Уже одно это обстоятельство позволяет вывести за пределы поисков «интегративного начала» как вегетативную нервную систему, так и часть «завязанной» на неё центральной, существенно сузив круг «обитания» нашей предполагаемой «точки».
Илл. 46. «Гомункулюс» Пенфилда
К примеру, в области прецентральной извилины установлены центры, «раздражение которых вызывает расслабление или сокращение мышечных оболочек желудка и кишечника» (Лермитт Ж., 1929); В. М. Бехтерев, Миславский, Ч. С. Шеррингтон, Пуесен подтвердили в области парацентральной дольки существование полей, раздражение которых вызывает разнообразные реакции полового аппарата и так далее. Таких примеров можно привести множество, но лучше, говоря о «представительствах» в коре различных вегетативных, тактильных и моторных функций — обратить пристальное внимание на т.н. гомункулюс Пенфилда, хрестоматийную фигурку, достаточно точно демонстрирующую «занятость» коры обеспечением (а возможно, тонкой корректировкой) тех функций, утрата которых драматична для любого существа, но не ведёт к потере «биологической индивидуальности» (илл. 46).
Вероятно, столь же уверенно можно удалить из «круга» наших поисков не только все эволюционно позднейшие церебральные образования, но даже и те древние формации, что имеют строго «служебные» функции обеспечения анализаторов и рецепторов.
Поясняю.
Первую группу («позднейшую») мы «удаляем», согласно пониманию того, что «биологической индивидуальностью», в такой же степени, как и сам сэр Чарльз Скотт, был и любой протокраниат, звероящер или «первоплацентарная» эомайя; т.е. что мозг значительно более ранней «модификации», нежели тот, что предлагает нам анатомия неоцена, бесспорно, уже нёс в себе интегрирующую функцию.

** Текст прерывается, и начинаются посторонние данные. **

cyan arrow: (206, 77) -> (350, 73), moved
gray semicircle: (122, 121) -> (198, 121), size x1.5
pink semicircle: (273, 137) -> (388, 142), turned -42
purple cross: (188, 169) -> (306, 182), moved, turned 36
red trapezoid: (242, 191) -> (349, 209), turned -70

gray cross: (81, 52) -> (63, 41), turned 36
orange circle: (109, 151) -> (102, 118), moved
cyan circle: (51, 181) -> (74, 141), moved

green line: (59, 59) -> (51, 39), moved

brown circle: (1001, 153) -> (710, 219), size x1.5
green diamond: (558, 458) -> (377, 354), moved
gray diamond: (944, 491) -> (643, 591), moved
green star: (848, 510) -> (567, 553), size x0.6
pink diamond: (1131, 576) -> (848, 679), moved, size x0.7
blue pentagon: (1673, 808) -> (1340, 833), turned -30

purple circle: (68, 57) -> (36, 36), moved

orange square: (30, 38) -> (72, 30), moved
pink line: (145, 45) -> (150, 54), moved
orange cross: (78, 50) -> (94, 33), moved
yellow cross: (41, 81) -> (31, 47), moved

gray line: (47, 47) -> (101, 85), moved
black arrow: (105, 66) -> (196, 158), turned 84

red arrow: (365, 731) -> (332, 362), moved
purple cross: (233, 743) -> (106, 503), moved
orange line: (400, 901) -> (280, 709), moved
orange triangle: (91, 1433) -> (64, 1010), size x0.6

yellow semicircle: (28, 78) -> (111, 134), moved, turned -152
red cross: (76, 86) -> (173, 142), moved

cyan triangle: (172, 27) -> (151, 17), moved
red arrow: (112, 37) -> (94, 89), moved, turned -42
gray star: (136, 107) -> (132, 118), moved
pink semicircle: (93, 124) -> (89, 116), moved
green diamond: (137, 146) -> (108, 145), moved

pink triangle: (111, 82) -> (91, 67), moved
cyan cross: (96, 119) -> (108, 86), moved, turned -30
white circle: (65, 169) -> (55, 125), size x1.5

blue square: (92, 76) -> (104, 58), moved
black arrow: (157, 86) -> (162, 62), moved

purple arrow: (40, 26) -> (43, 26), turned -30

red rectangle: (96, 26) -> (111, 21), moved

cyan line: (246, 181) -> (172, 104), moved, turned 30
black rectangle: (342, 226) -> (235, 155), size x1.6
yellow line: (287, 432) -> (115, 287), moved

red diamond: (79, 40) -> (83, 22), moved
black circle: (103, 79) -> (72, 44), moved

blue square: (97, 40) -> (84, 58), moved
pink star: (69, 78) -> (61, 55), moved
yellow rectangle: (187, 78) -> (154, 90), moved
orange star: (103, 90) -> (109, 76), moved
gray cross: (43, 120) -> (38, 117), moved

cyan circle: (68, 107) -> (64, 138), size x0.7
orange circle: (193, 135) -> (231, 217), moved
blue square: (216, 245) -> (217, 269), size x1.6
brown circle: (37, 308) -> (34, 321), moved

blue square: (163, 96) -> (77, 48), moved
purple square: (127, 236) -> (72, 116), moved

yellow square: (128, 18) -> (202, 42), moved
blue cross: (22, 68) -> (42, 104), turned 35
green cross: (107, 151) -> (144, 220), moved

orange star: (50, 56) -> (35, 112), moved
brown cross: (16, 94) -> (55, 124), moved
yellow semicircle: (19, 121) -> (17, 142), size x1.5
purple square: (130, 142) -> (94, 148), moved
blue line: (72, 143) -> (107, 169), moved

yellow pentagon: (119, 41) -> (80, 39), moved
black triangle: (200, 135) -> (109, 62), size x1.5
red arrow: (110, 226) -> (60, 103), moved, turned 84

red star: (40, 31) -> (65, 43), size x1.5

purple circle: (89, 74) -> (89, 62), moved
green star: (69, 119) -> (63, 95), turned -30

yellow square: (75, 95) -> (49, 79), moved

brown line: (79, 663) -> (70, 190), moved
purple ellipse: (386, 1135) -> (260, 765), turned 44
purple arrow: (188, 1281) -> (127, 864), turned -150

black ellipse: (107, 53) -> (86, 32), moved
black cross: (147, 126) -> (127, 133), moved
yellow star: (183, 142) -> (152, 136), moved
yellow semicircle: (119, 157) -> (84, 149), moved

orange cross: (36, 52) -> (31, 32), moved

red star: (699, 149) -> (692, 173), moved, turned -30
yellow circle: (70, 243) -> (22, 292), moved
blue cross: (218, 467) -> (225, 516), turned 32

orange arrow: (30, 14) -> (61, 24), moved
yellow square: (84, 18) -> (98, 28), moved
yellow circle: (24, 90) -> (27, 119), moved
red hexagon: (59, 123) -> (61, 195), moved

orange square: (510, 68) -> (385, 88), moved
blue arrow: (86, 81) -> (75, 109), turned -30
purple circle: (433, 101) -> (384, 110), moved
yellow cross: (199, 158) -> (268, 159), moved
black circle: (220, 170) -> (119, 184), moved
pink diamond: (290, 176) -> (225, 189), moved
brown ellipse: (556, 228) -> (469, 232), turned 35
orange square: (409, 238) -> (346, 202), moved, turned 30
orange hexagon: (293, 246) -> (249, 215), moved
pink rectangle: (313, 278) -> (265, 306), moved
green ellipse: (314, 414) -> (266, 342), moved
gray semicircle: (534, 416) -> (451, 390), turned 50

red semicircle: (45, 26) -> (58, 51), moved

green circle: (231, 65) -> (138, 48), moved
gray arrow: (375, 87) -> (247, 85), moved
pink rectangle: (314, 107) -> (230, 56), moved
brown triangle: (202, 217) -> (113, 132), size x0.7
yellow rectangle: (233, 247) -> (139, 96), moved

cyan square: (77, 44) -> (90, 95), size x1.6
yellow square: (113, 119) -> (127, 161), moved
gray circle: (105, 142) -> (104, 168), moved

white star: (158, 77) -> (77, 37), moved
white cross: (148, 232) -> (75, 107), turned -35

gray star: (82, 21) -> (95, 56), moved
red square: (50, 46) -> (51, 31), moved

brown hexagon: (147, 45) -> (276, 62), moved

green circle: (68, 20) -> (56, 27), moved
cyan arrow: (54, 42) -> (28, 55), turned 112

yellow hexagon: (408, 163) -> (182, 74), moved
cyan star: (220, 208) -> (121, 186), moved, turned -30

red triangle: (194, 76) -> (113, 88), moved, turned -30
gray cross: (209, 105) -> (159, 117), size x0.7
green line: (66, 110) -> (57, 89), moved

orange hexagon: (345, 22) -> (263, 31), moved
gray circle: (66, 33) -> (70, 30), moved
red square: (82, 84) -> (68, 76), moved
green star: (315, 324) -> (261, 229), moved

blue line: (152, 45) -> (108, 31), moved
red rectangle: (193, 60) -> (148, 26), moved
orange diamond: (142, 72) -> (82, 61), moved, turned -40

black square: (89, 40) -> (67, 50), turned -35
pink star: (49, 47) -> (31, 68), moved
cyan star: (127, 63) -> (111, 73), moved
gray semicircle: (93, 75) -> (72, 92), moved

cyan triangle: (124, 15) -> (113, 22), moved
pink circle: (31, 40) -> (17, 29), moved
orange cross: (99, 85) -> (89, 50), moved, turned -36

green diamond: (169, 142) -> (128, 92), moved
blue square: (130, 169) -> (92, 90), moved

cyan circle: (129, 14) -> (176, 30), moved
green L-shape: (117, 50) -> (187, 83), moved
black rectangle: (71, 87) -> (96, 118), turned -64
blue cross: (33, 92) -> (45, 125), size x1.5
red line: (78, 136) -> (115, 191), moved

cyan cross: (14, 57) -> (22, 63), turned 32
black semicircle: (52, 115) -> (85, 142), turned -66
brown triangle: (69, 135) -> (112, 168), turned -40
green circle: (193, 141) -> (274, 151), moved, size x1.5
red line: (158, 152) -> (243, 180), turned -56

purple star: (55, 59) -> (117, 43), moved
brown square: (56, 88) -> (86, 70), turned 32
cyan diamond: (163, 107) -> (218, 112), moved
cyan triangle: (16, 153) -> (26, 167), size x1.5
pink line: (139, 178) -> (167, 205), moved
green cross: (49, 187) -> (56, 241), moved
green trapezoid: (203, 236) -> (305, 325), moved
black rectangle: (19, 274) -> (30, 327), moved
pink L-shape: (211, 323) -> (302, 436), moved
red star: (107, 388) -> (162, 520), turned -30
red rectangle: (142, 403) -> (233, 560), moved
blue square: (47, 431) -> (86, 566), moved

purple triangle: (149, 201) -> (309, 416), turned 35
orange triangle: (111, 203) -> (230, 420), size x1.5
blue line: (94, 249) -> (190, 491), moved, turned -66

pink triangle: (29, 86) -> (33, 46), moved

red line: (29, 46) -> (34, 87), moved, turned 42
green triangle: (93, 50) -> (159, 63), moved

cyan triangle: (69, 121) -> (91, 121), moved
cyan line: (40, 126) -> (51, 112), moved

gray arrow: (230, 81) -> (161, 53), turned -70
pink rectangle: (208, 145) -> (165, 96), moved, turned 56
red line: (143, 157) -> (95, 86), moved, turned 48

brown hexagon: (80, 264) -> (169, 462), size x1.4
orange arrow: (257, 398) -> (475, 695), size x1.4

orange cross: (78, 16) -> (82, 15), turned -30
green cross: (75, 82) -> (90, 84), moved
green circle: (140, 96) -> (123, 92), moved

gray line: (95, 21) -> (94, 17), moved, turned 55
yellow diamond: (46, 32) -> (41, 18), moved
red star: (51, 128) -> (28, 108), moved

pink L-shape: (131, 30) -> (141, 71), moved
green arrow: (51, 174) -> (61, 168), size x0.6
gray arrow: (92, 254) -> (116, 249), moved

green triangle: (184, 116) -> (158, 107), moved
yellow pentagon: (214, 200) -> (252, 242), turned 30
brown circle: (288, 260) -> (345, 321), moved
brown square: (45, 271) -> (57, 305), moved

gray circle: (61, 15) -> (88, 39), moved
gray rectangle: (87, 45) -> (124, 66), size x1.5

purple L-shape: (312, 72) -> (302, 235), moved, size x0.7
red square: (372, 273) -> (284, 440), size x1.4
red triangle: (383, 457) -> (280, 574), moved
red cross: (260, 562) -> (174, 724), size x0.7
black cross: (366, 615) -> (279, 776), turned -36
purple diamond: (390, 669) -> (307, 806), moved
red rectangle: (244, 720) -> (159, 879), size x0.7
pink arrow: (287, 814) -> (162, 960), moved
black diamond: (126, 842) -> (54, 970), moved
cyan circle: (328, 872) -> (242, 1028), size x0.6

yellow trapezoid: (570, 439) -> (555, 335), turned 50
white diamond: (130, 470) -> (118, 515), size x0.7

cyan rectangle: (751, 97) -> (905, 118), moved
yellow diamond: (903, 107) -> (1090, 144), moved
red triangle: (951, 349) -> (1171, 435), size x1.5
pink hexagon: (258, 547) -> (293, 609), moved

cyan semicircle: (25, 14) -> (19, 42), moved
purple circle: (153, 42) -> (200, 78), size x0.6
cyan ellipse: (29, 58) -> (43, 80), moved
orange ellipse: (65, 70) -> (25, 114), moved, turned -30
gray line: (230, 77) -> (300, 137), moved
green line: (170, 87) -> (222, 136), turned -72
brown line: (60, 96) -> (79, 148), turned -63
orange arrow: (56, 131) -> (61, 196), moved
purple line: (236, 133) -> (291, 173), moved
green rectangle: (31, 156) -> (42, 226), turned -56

Для лучшего понимания того, каких базовых формаций может лишиться головной мозг, не лишаясь, вероятно, при этом своей важнейшей интегративной функции, приведу опыт полных или частичных децеребраций (удаления мозговых полушарий), проведённых Флюрансом, Мунком, Христиани, Дюссе де Бареном (1902-1919 гг.). Как писал Ж. Лермитт (1929): «К сожалению, это вмешательство было до того серьёзно, что животные погибали через несколько дней». Ознакомление с протоколами децеребраций подтверждают показания Лермитта. В 99% случаев подопытные мучительно умирали, но сам факт их установленных страданий, «мучений, тоски и ужаса», полагаю, наилучшее подтверждение сохранения ими «биологической индивидуальности» до самого момента смерти. Кстати, этот «момент», т. е. непосредственно смерти, прекрасная иллюстрация того смысла, который Ч. Шеррингтон вкладывал в свой термин «биологическая индивидуальность». Смерть — это как раз тот фактор, который ликвидирует, прежде всего, именно её, обезличивая любую биологическую структуру и уравнивая её с любой другой формой неиндивидуализированной органики.
Достойно упоминания, что в 1923 году Макс Ротман (Max Rothmann) произвёл полную децеребрацию собаки, но удалил полушария столь искусно, что оставил интактными все таламические структуры, полосатое тело, мост и нижележащие структуры ствола. (Г. Ротман (Н. Rotmann) и Б. Бруве (В. Brauwer) в этом же году опубликовали полный анатомический протокол эксперимента). В этом случае собака прожила более трёх лет, но в состоянии «поразительного уменьшения деятельности всех органов чувств».